Most well-run businesses have contingency plans. In normal times, companies should create business plans and contingency plans about once a year. 

A Lifeline?

The sweeping Coronavirus Aid, Relief and Economic Security (CARES) Act, enacted in late March, includes $100 billion to help healthcare organizations and hospitals ride out the COVID-19 crisis and still meet payroll and other cash needs. The money is earmarked for “eligible health care providers,” which include Medicare- or Medicaid-enrolled providers, and both for-profit and not-for-profit entities. Some Medicare-related support money has already been sent, to the surprise of many recipients. Those surprises are likely to be few and far between in the coming weeks and months.

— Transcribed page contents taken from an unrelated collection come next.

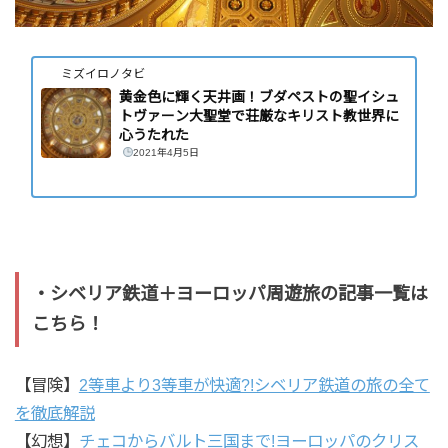
ミズイロノタビ
黄金色に輝く天井画！ブダペストの聖イシュ
トヴァーン大聖堂で荘厳なキリスト教世界に
心うたれた
2021年4月5日
・シベリア鉄道＋ヨーロッパ周遊旅の記事一覧は
こちら！
【冒険】
2等車より3等車が快適?!シベリア鉄道の旅の全て
を徹底解説
【幻想】
チェコからバルト三国まで!ヨーロッパのクリス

In general, the CARES Act provides up to $10 million but no more than 2.5 times monthly payroll to qualified small businesses that are not private-equity owned. Businesses that take the money and avoid layoffs don’t have to pay it back. Companies that were overstaffed going into the crisis may want to use the money as a form of financing rather than for employee retention. 

That might not be enough to prevent job losses among residential and outpatient treatment centers that see business dwindle to zero—decisions around layoffs will always be based on what level of employment the company can afford.

Other expenses covered under the bill include building or construction of temporary structures, leasing of properties, medical supplies and equipment (including personal protective equipment and testing supplies), hiring and training, emergency operation centers, retrofitting facilities and surge capacity. Providers seeking assistance apply to the US Secretary of Health and Human Services (HHS).

Some questions remain, most importantly around the HHS’s selection criteria. But the assistance could provide a lifeline to providers, and no entity should let those questions prevent it from taking action. Every dollar lost to shuttered facilities or reduced capacity will be gone forever.